Anyways, when doing the usual patching/updating song and dance in February the networking side of things broke entirely. As it turns out this is because the kernel started naming the ECM interface “eth0” by default instead of “usb0” as I would expect and as has been the case previously. This in turn causes a conflict with the actual “main” Ethernet interface which then gets renamed, the system thus loses its connection to the outside world and can’t finish its installation and configuration (which ironically would have solved the issue by installing the aforementioned udev rules for the USB interface).

As an example of what it actually looks like, here’s the relevant part of the dmesg:
Kernel <= 6.4.0-150600.23.25:

Feb 26 15:30:35 hostname kernel: cdc_ether 3-11.1:1.0 usb0: register 'cdc_ether' at usb-0000:00:14.0-11.1, CDC Ethernet Device, 52:14:32:fb:9e:5d

Kernel >= 6.4.0-150600.23.30

Feb 26 15:23:52 hostname kernel: cdc_ether 3-11.1:1.0 eth0: register 'cdc_ether' at usb-0000:00:14.0-11.1, CDC Ethernet Device, 52:14:32:fb:9e:5d

These are from the same system using the same terminal, I can just up/downgrade the kernel and it will cause/fix the issue.
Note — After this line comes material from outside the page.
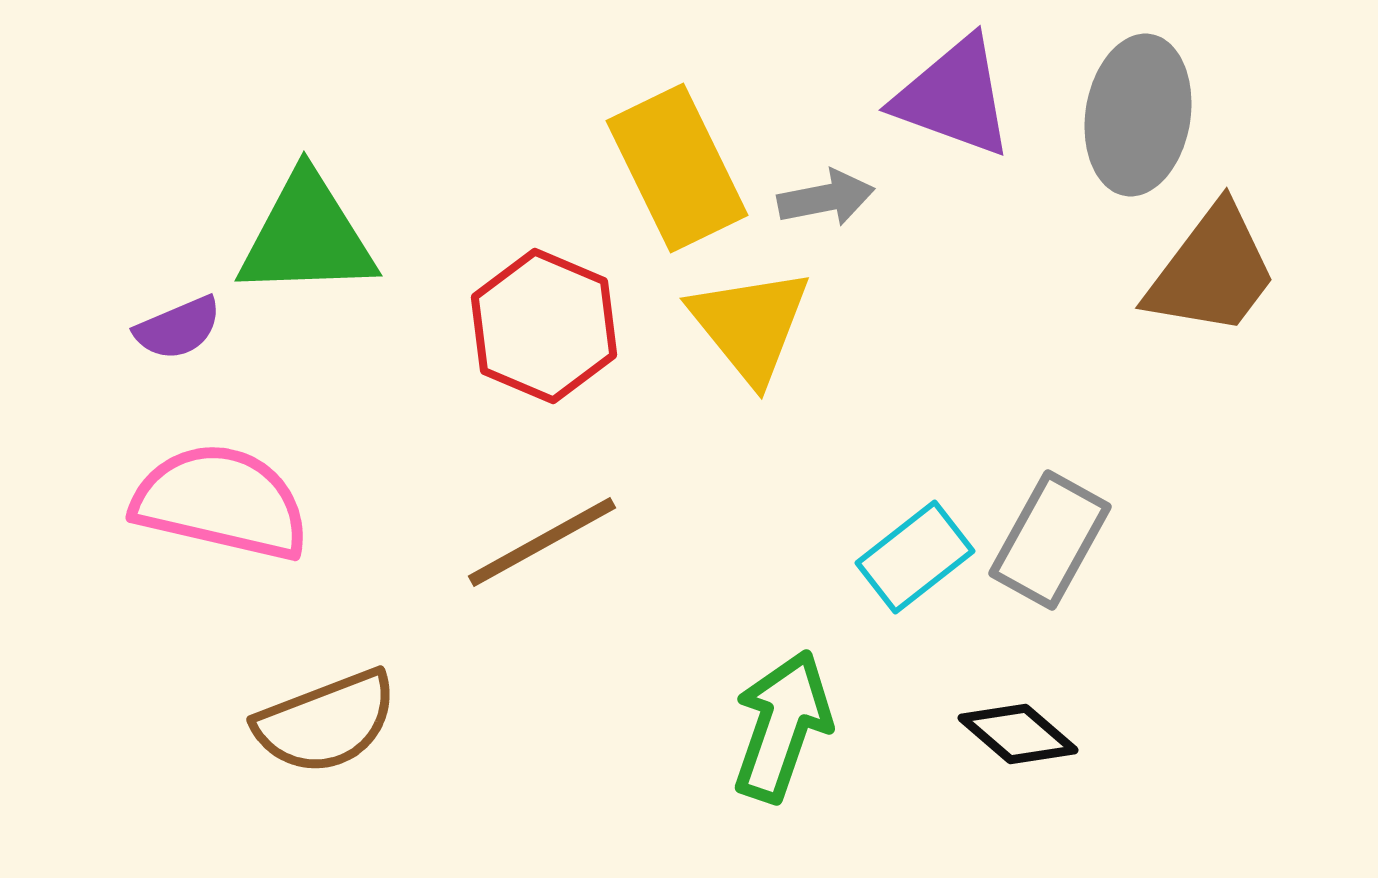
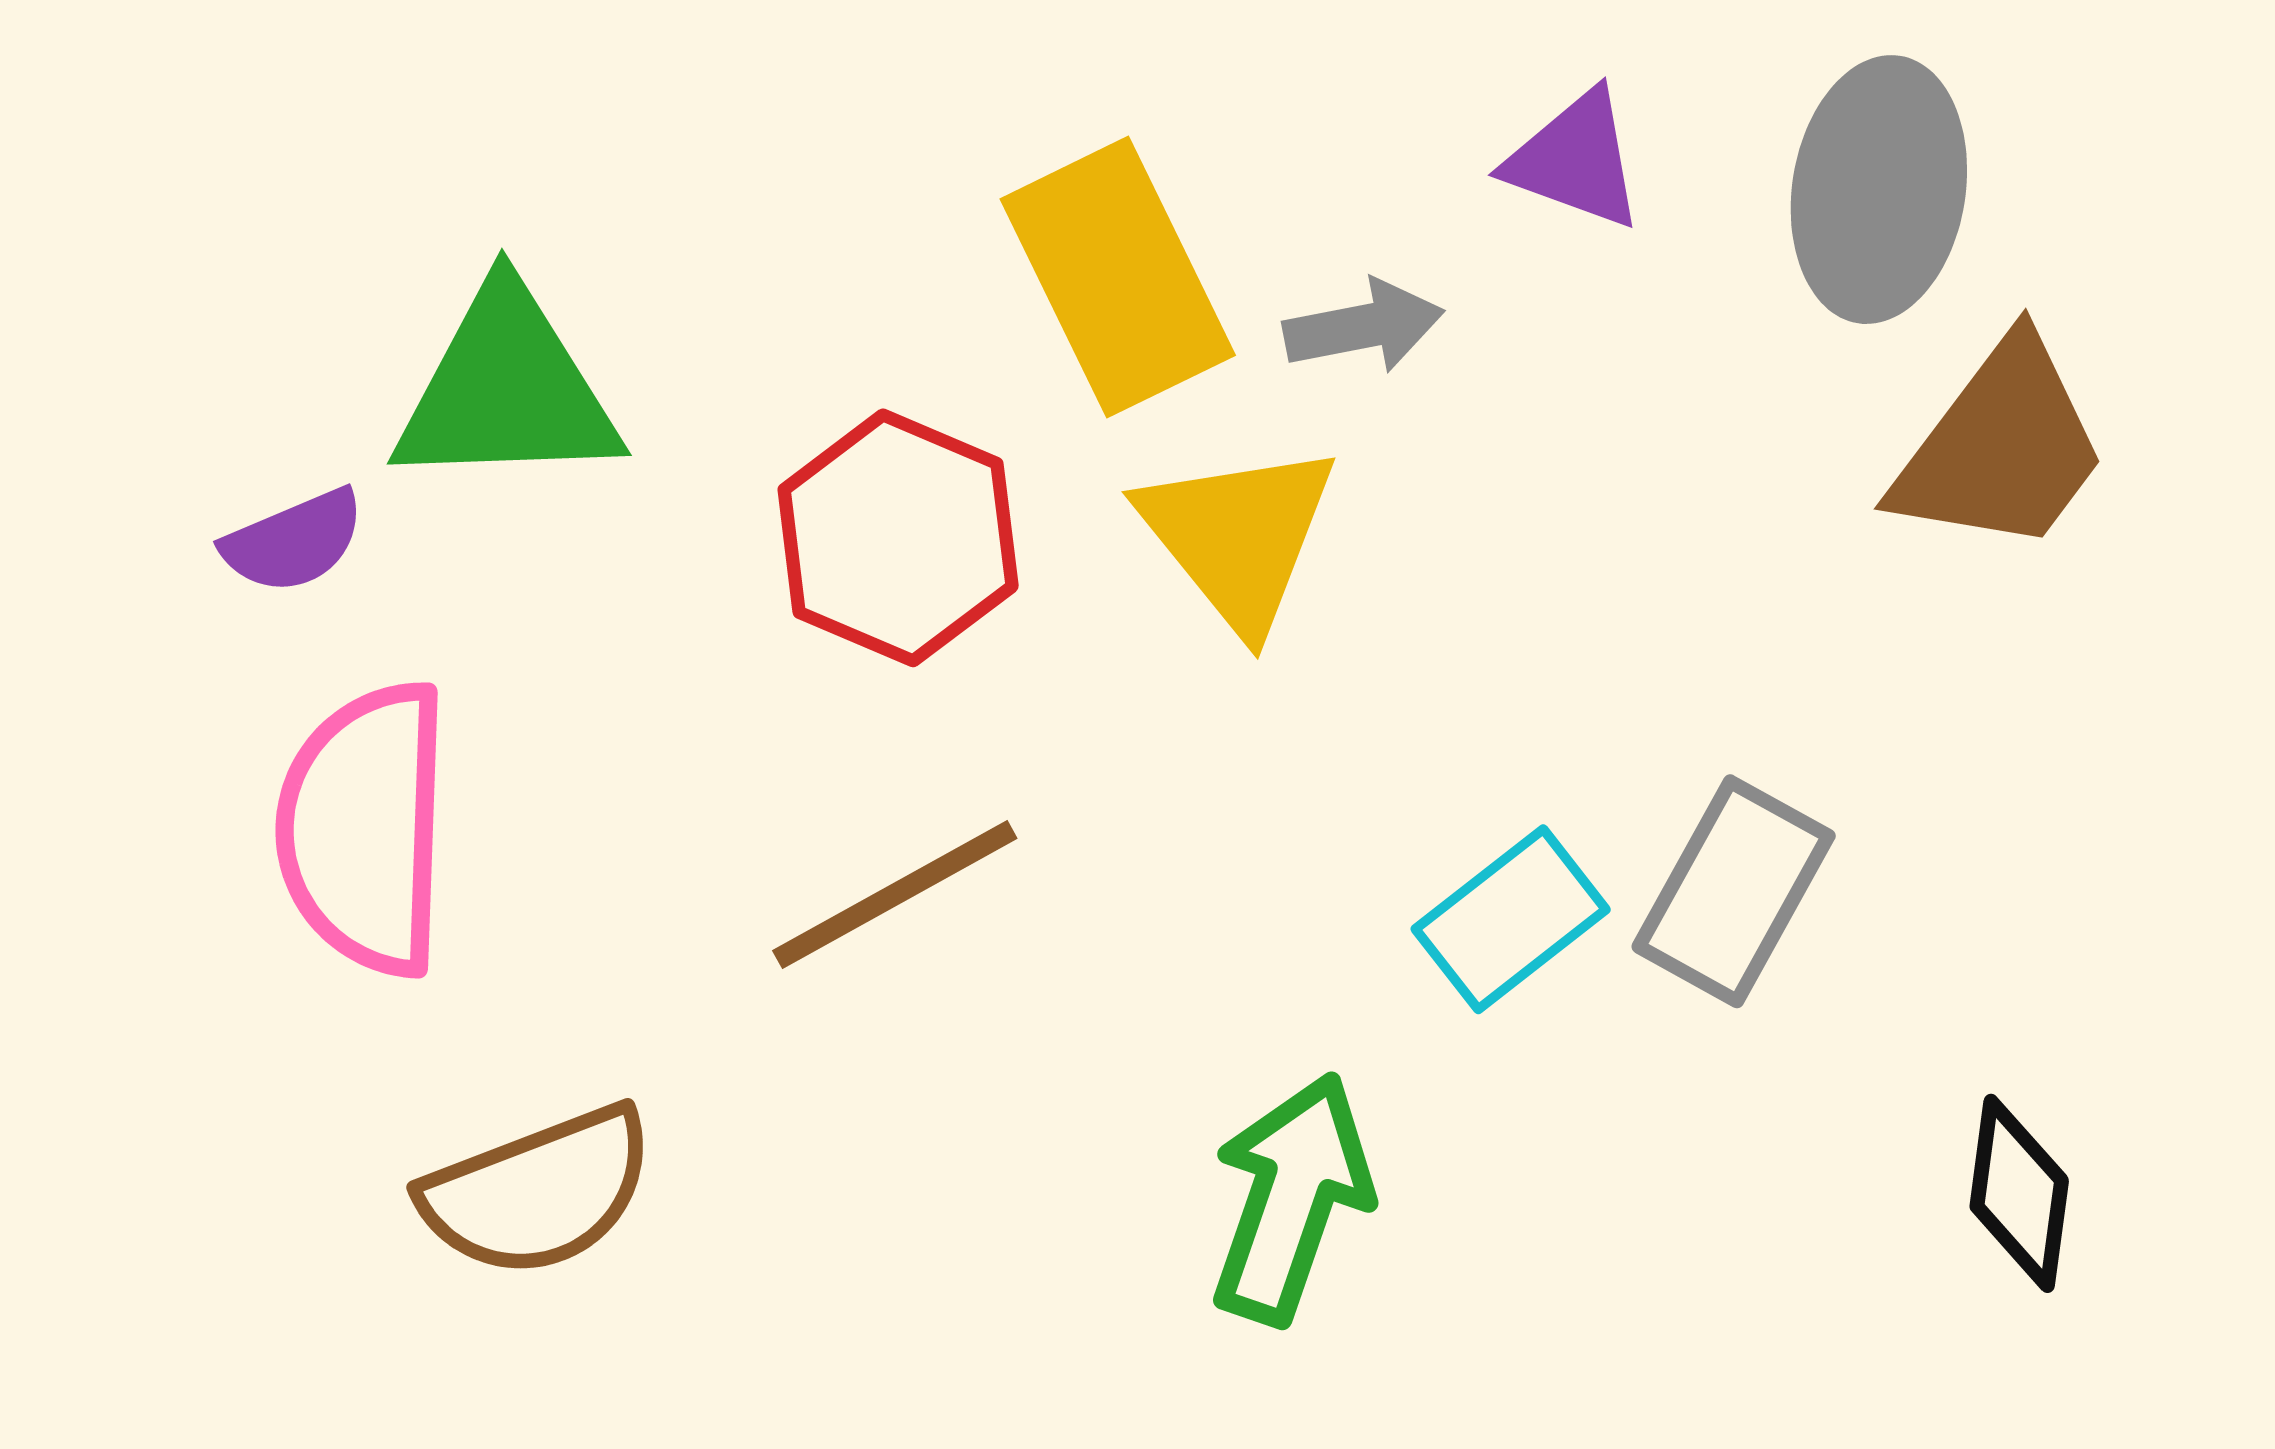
purple triangle: (954, 97) -> (1575, 160), size x0.7
pink semicircle: (221, 502) -> (365, 829), turned -101
black diamond: (1018, 734) -> (2019, 1193), moved, turned 57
It’s the same on different systems and terminals.

I’ve ruled out some basics, like the L/A bit in the MAC address on the is set correctly which as far as I know tells the kernel it should be called usbX rather than ethX. I’ve also tried using RNDIS instead of ECM but it behaves the same way.

I guess my next step will be to compile my own kernel and see where that takes me, and having some udev rules in place from the start to rename the USB interface so something else entirely should be able to work it out I imagine, but I figured I’d ask if anyone has any clue what might have caused this, seeing as it’s hardly a major kernel update.
Speaking of, I also sat down with a pkgdiff between kernels .25 and .30 and couldn’t find anything that seemed related, some crypto stuff with Poly1305 and some NVMe changes.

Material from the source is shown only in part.